If a line below includes the string "Groove", copy it.
________________________________________
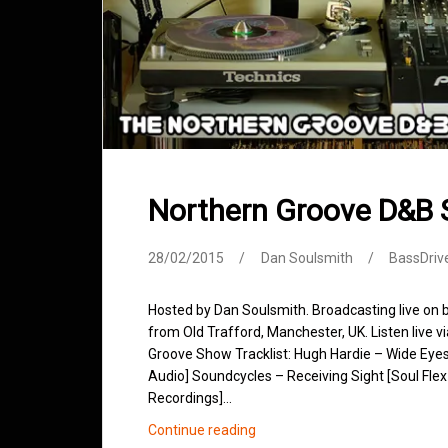
Northern Groove D&B 
28/02/2015
Dan Soulsmith
BassDriv
Hosted by Dan Soulsmith. Broadcasting live on
from Old Trafford, Manchester, UK. Listen live v
Groove Show Tracklist: Hugh Hardie – Wide Eye
Audio] Soundcycles – Receiving Sight [Soul Flex
Recordings]…
Northern
Continue reading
________________________________________
# RESPONSE
Northern Groove D&B 
Groove Show Tracklist: Hugh Hardie – Wide Eye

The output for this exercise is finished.